Our new multispectral imaging system overcomes these challenges at a reduced cost through the use of multiple co-aligned high power, rapidly modulated light emitting diodes (LEDs), a high-speed microcontroller-based synchronization circuit, and an inexpensive, fast, monochromatic camera. The system has been configured to allow the camera to free-run at its maximum frame rate. A signal from the camera indicating real time frame-grabs is used to synchronize sequential strobing of the LEDs via the microcontroller. Not only does this circuit allow for increased frame rates over filter wheel systems, and novel programmable strobe sequences, the broad range of LED light sources available today means that high power can be obtained at almost any wavelength. Also, the power of each LED source can be tuned individually to provide optimal signal-to-noise and dynamic range, and each LED can be individually filtered to block any wavelengths that are not required. Since each LED is illuminated in turn, appropriate emission filters in front of the system’s camera can allow acquisition of rapidly multiplexed fluorescence and absorption data within a single run.
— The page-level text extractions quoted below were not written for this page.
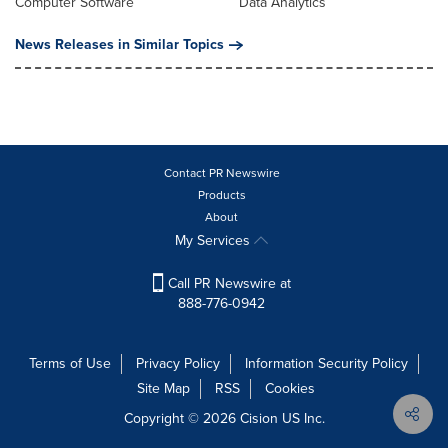
Computer Software
Data Analytics
News Releases in Similar Topics
Contact PR Newswire
Products
About
My Services
Call PR Newswire at
888-776-0942
Terms of Use
Privacy Policy
Information Security Policy
Site Map
RSS
Cookies
Copyright © 2026
Cision
US Inc.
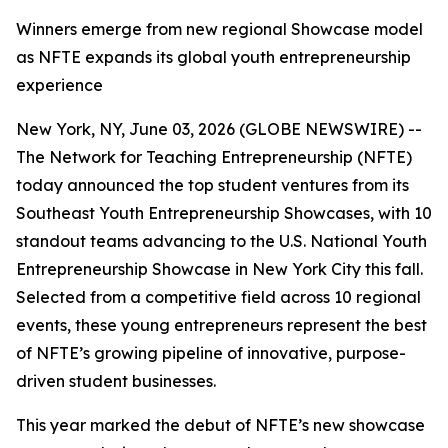
Winners emerge from new regional Showcase model
as NFTE expands its global youth entrepreneurship
experience
New York, NY, June 03, 2026 (GLOBE NEWSWIRE) --
The Network for Teaching Entrepreneurship (NFTE)
today announced the top student ventures from its
Southeast Youth Entrepreneurship Showcases, with 10
standout teams advancing to the U.S. National Youth
Entrepreneurship Showcase in New York City this fall.
Selected from a competitive field across 10 regional
events, these young entrepreneurs represent the best
of NFTE’s growing pipeline of innovative, purpose-
driven student businesses.
This year marked the debut of NFTE’s new showcase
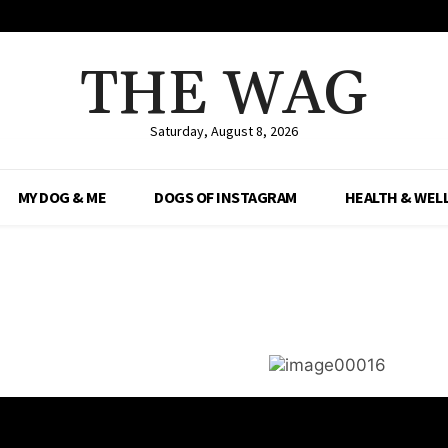
THE WAG
Saturday, August 8, 2026
MY DOG & ME
DOGS OF INSTAGRAM
HEALTH & WEL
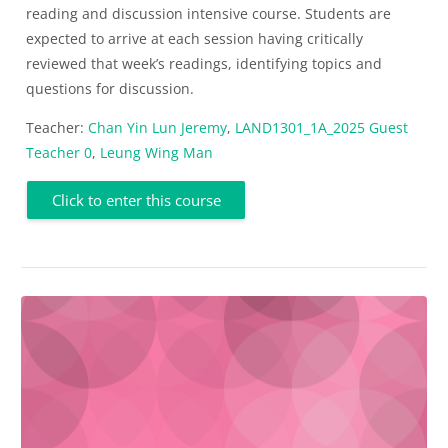
reading and discussion intensive course. Students are
expected to arrive at each session having critically
reviewed that week’s readings, identifying topics and
questions for discussion.
Teacher:
Chan Yin Lun Jeremy
,
LAND1301_1A_2025 Guest
Teacher 0
,
Leung Wing Man
Click to enter this course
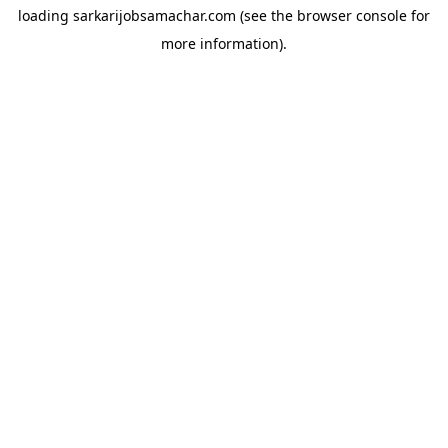
loading
sarkarijobsamachar.com
(see the
browser console
for
more information).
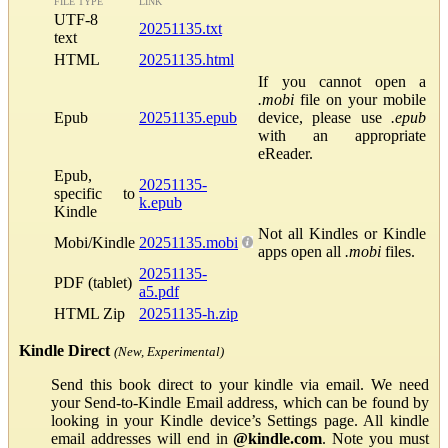
FILE TYPE
LINK
UTF-8
20251135.txt
text
HTML
20251135.html
If you cannot open a
.mobi
file on your mobile
Epub
20251135.epub
device, please use
.epub
with an appropriate
eReader.
Epub,
20251135-
specific to
k.epub
Kindle
Not all Kindles or Kindle
Mobi/Kindle
20251135.mobi
apps open all
.mobi
files.
20251135-
PDF (tablet)
a5.pdf
HTML Zip
20251135-h.zip
Kindle Direct
(New, Experimental)
Send this book direct to your kindle via email. We need
your Send-to-Kindle Email address, which can be found by
looking in your Kindle device’s Settings page. All kindle
email addresses will end in
@kindle.com
. Note you must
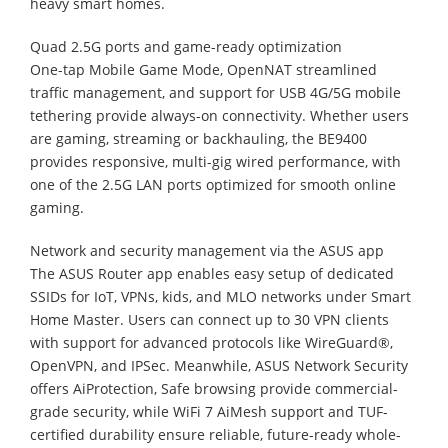
heavy smart homes.
Quad 2.5G ports and game-ready optimization
One-tap Mobile Game Mode, OpenNAT streamlined
traffic management, and support for USB 4G/5G mobile
tethering provide always-on connectivity. Whether users
are gaming, streaming or backhauling, the BE9400
provides responsive, multi-gig wired performance, with
one of the 2.5G LAN ports optimized for smooth online
gaming.
Network and security management via the ASUS app
The ASUS Router app enables easy setup of dedicated
SSIDs for IoT, VPNs, kids, and MLO networks under Smart
Home Master. Users can connect up to 30 VPN clients
with support for advanced protocols like WireGuard®,
OpenVPN, and IPSec. Meanwhile, ASUS Network Security
offers AiProtection, Safe browsing provide commercial-
grade security, while WiFi 7 AiMesh support and TUF-
certified durability ensure reliable, future-ready whole-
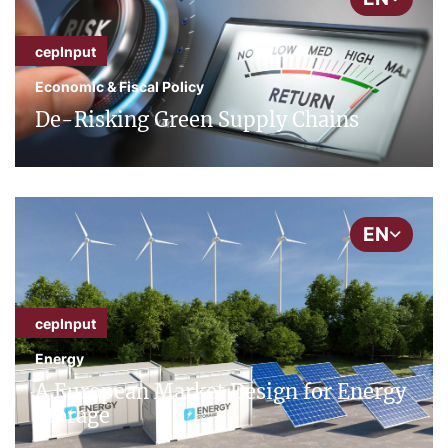
cepInput
Economic & Fiscal Policy
De-Risking Green Supply Chains
EN
cepInput
Energy
A European Market Design for Energy
Storage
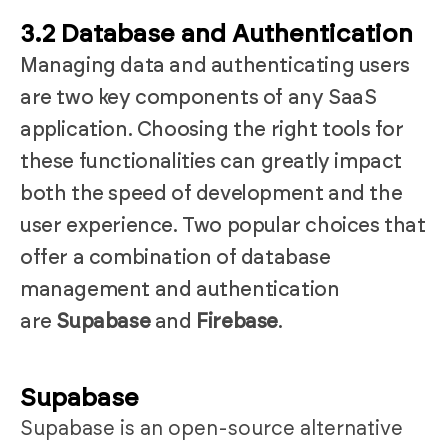
3.2 Database and Authentication
Managing data and authenticating users
are two key components of any SaaS
application. Choosing the right tools for
these functionalities can greatly impact
both the speed of development and the
user experience. Two popular choices that
offer a combination of database
management and authentication
are
Supabase
and
Firebase
.
Supabase
Supabase is an open-source alternative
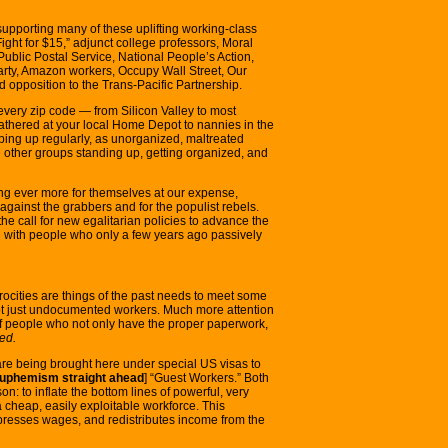
pporting many of these uplifting working-class
ight for $15,” adjunct college professors, Moral
ublic Postal Service, National People’s Action,
arty, Amazon workers, Occupy Wall Street, Our
opposition to the Trans-Pacific Partnership.
 every zip code — from Silicon Valley to most
athered at your local Home Depot to nannies in the
ing up regularly, as unorganized, maltreated
e other groups standing up, getting organized, and
ng ever more for themselves at our expense,
d against the grabbers and for the populist rebels.
e call for new egalitarian policies to advance the
 with people who only a few years ago passively
trocities are things of the past needs to meet some
not just undocumented workers. Much more attention
of people who not only have the proper paperwork,
ed.
 are being brought here under special US visas to
euphemism straight ahead
] “Guest Workers.” Both
on: to inflate the bottom lines of powerful, very
a cheap, easily exploitable workforce. This
suppresses wages, and redistributes income from the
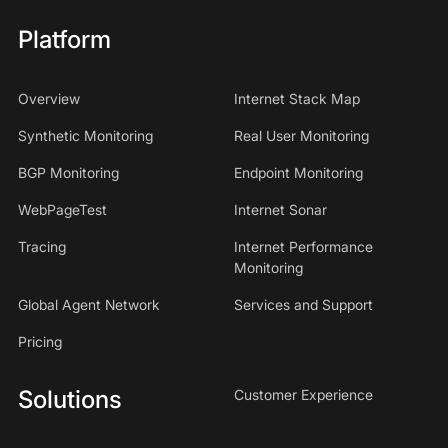
Platform
Overview
Internet Stack Map
Synthetic Monitoring
Real User Monitoring
BGP Monitoring
Endpoint Monitoring
WebPageTest
Internet Sonar
Tracing
Internet Performance
Monitoring
Global Agent Network
Services and Support
Pricing
Solutions
Customer Experience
The system is routinely able to acquire single images at > 220 frames per second (fps). For biomedical applications that require two different wavelengths, our system can acquire complete multispectral image sets at > 110 fps. This increased speed means that spectral analysis more accurately reflects the instantaneous state of the tissue. In addition, the speed and spatial resolution of our system also allows the motion of red blood cells to be discerned throughout the cortical vessels, thereby allowing the velocity of blood flow to be measured and mapped across the field of view using the same data.
In this article, we describe the design and implementation of our new multispectral imaging system and demonstrate how it can be used to quantitatively study the spatiotemporal dynamics of hemoglobin oxygenation, changes in blood vessel diameter, blood flow dynamics from the motion of red blood cells in superficial vessels of the exposed cortex, and local neuronal activity from the fluorescence dynamics of a calcium sensitive dye.